10 One of a Kind Mushrooms


What is a mushroom?

Essentially, a mushroom is a fungus that grows above ground and they vary wildly in their size, appearance, color, and edibility. Needless to say, there are some pretty weird ones, so here’s 10 amazing mushrooms you’ll definitely love!


Pestalotiopsis Microspora – Plastic Eating Mushroom 

Here’s a mushroom that could likely help us more than any others on this list. The Pestalotiopsis Microspora is a mushroom that grows – and thrives – on polyurethane (a type of plastic). It uses it as a food source, so it’ll be interesting to see if more research is done on this mushroom. Anything to help break down plastics is much appreciated. 


Trametes Versicolor – Turkey Tail

Fairly common in NC, the Turkey Tail usually grows on hardwood trees (maple, beech, magnolia, etc.), and can be found around the world. The Turkey Tail isn’t just edible, it has polysaccharides, antioxidants, and proteins, making it very healthy.

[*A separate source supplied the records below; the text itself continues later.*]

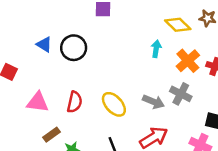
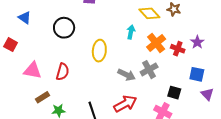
blue triangle: (44, 44) -> (25, 18), moved
gray cross: (181, 94) -> (149, 70), turned 30
yellow ellipse: (114, 104) -> (99, 51), moved, turned 45

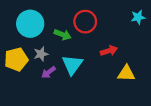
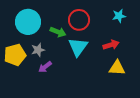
cyan star: (138, 17) -> (119, 16), moved
red arrow: (109, 51) -> (111, 45), moved
cyan triangle: (72, 65) -> (78, 47), moved

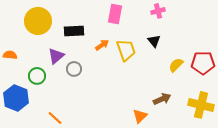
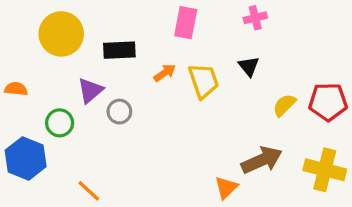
brown arrow: (162, 99) -> (262, 160), size x1.4

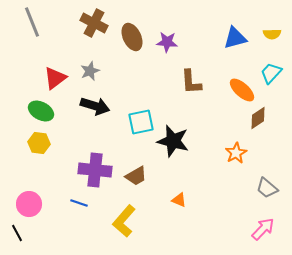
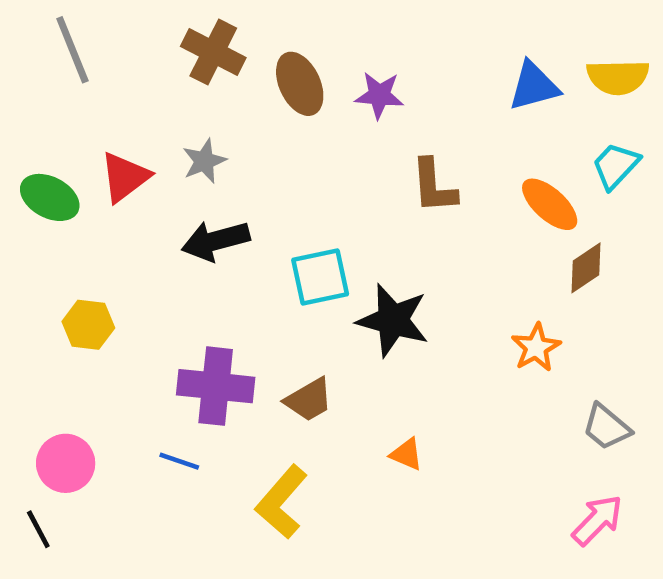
yellow semicircle: (272, 34) -> (618, 77), size x1.5
black arrow: (95, 106) -> (216, 241), turned 148
green ellipse: (41, 111) -> (50, 197), moved

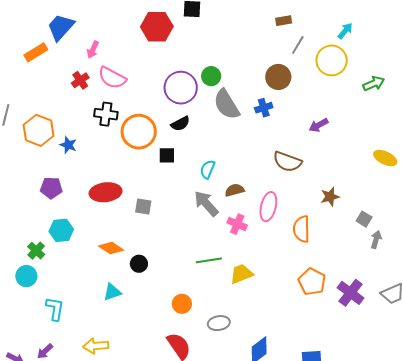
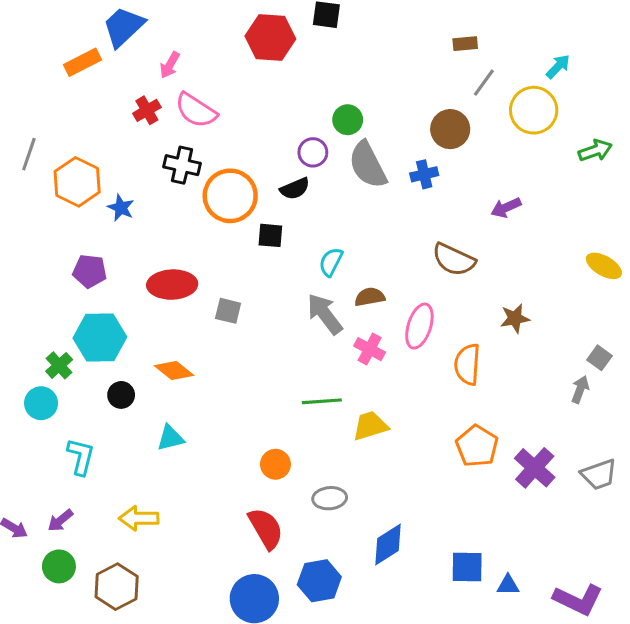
purple circle: (181, 88) -> (313, 152), moved, size x0.6
gray square: (364, 219) -> (600, 358), moved
cyan hexagon: (61, 230) -> (100, 338), size x1.4
black circle: (139, 264) -> (121, 395), moved

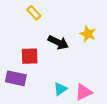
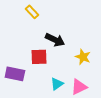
yellow star: (88, 34) -> (83, 57), moved
red square: (30, 56) -> (39, 57), moved

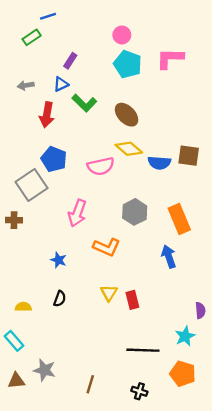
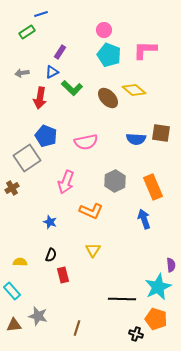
yellow diamond: (129, 149) -> (134, 90), moved
brown cross: (14, 220) -> (12, 188), turned -32
red rectangle: (132, 300) -> (63, 275), moved
cyan star: (185, 336) -> (158, 287), size x1.5
black cross: (139, 391) -> (136, 334), moved

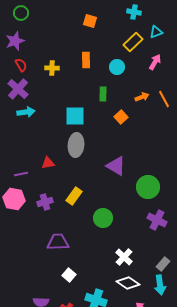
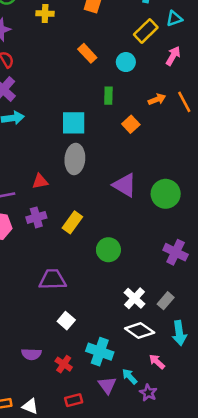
orange rectangle: (86, 60) -> (87, 53), turned -42
yellow cross: (52, 68) -> (45, 14), moved
green circle: (148, 187) -> (166, 194), moved
purple cross: (45, 202) -> (36, 217), moved
gray rectangle: (163, 264) -> (166, 301), moved

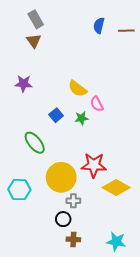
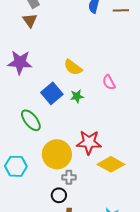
purple star: (23, 84) -> (20, 62), size x1.4
pink semicircle: (97, 104) -> (109, 82), moved
blue square: (56, 115) -> (52, 93), size x1.5

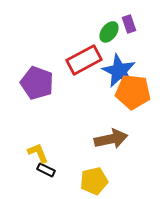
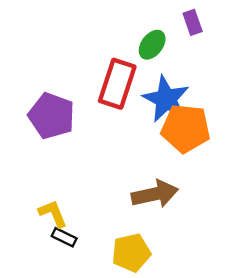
purple rectangle: (129, 24) -> (193, 22), moved
red rectangle: (84, 60) -> (117, 84), turned -44

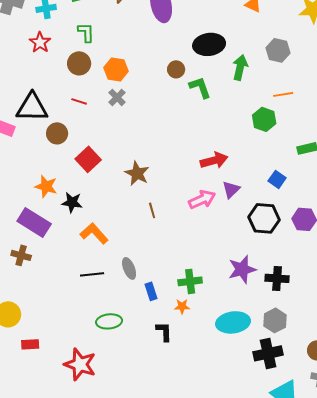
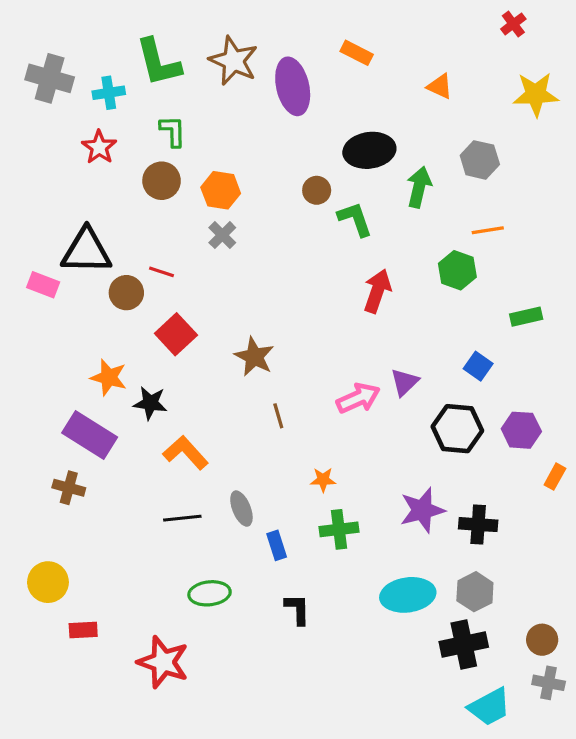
red line: (79, 101) -> (162, 272), moved
red arrow: (214, 160) -> (377, 291), moved, turned -56
orange star: (182, 306) -> (323, 480), moved

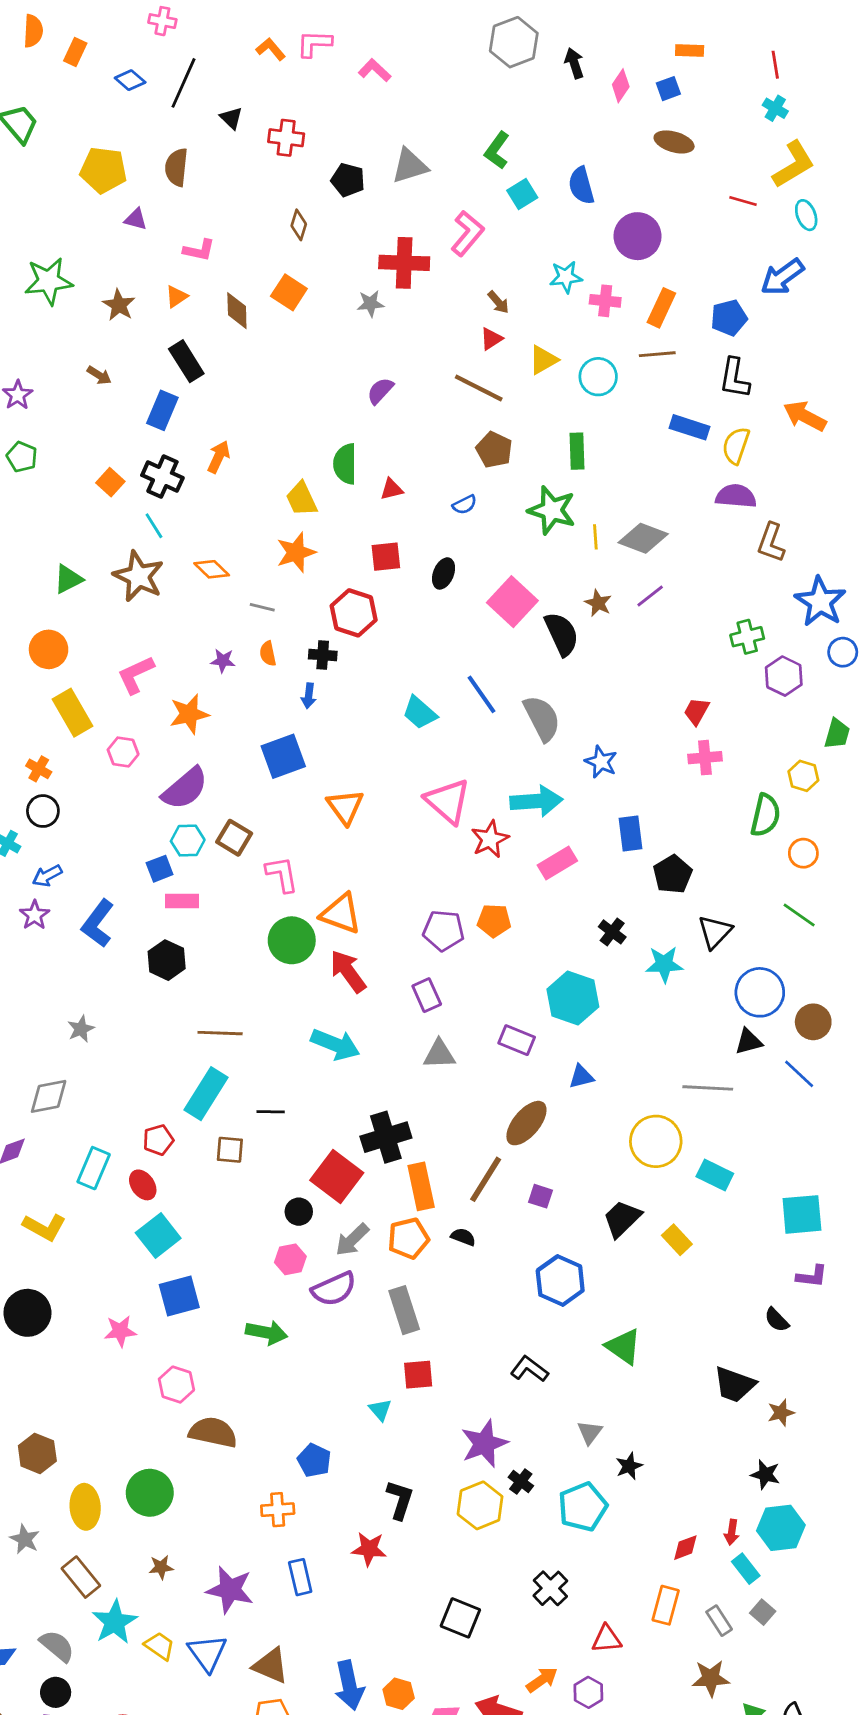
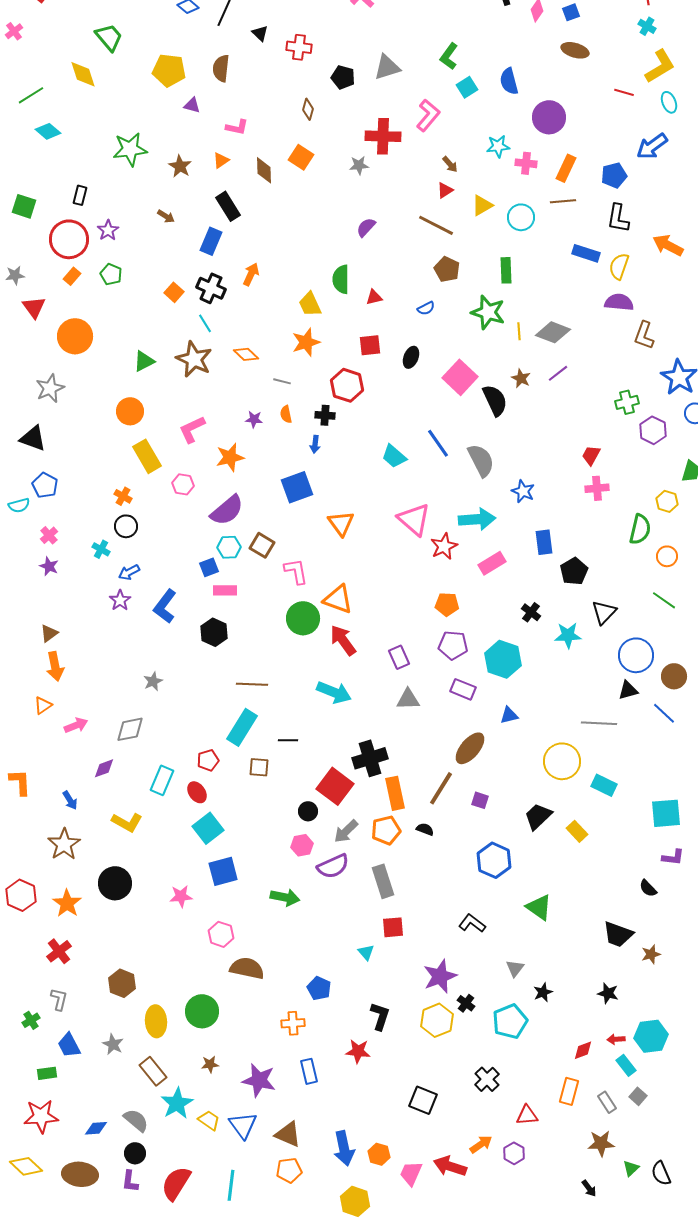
purple pentagon: (444, 931) -> (453, 645), moved
black star: (765, 1474) -> (608, 993), moved
red arrow: (732, 1532) -> (616, 1039), turned 78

Lycoperdon Umbrinum – Umber Brown Puffballs 

This brown little orb is the mushroom of my childhood, and in true southern fashion, we called it “The Devil’s snuff box.” They have a somewhat thin brown casing, and inside is a brown powdery substance made of spores that plumes into the air when opened. Their edibility isn’t known so consuming these in any fashion could be dangerous. 


Phallus Indusiatus – Veiled Lady 

The Veiled Lady is part of the stinkhorn mushroom family, and as the name suggests, it smells pretty bad. The tip forms a brown cap, and from it grows white webbing that has a very potent smell meant to trap flies. Commonly found in the south of Asia, it has long been used in China for its medicinal purposes.


Clavaria Zollingeri – Violet Coral 

Growing in the Eastern part of North America, this mushroom looks just like coral. Growing on a bed of moss in the forest, this mushroom is quite small but easy to spot. Its long ‘limbs’ can grow up to 4 inches long and is a lovely shade of purple. You would be hard pressed to find a mushroom much like the Clavaria Zollingeri. 


Laccaria Amethystina – Amethyst Deceiver

Usually found in North America, Europe, and Asia, this spore is anywhere from ¾ of an inch to 2 ½ inches long. It has a deep purple shade, and the “deceiver” part of its name comes from its quick fading beauty, as the vibrant purple doesn’t last long. Drying out and age can turn it to a ‘watery’ gray, but as far as consumption, only the caps are edible. 


Entoloma Hochstetteri – Blue Pinkgill 

This fungus, known as the Blue Pinkgill, is found (almost exclusively) in New Zealand and India, and was dubbed the werewere-kokako by the Māori. The cap of the mushroom can get up to 1.4 in in diameter, and the texture  is fibrillose. The Blue Pinkgill grows on the forest floor and can be found anywhere from January to July. The toxicity of the Blue Pinkgill is unknown so please don’t try to find out.


Amanita Muscaria – Fly Agaric

The Amanita Muscaria is straight out of a fairy tail, these little guys can be found anywhere from the USA to Europe to Asia. While they start out completely white, as they age the red starts to show. The Amanita Muscaria contains muscimol and ibotenic acid, toxins that can cause symptoms ranging from nausea to distorted perception. 


Lactarius Indigo – Indigo Milk Cap

This mushroom can be found in the Southeast US and down the gulf coast to Guatemala. While the blue hue is one of the Lactarius Indigo’s defining features, it can sometimes appear to be a grayish color with rings circling its cap. They rely on symbiotic relationships with trees and their roots to survive, exchanging the enzymes they produce for carbon and other minerals vital for the mushroom’s survival, and they’re edible (though not very flavorful).


Mycena Chlorophos – Green Pepe

Found in Indonesia, Australia, Japan, Sri Lanka, and Brazil, this small mushroom is a fleeting beauty. Not only is its small size adorable, the Green Pepe is one of many bioluminescent mushrooms. It glows brightest when only a day old, and under certain conditions, and loses this ability shortly after its cap opens. 


Mushrooms are a fascinating side of nature, and mushroom identification is a detailed and difficult science, so if you’re ever out foraging, make sure you know exactly what you’re picking up. Many species look similar so always do your research before ingesting, touching, or inhaling wild mushrooms.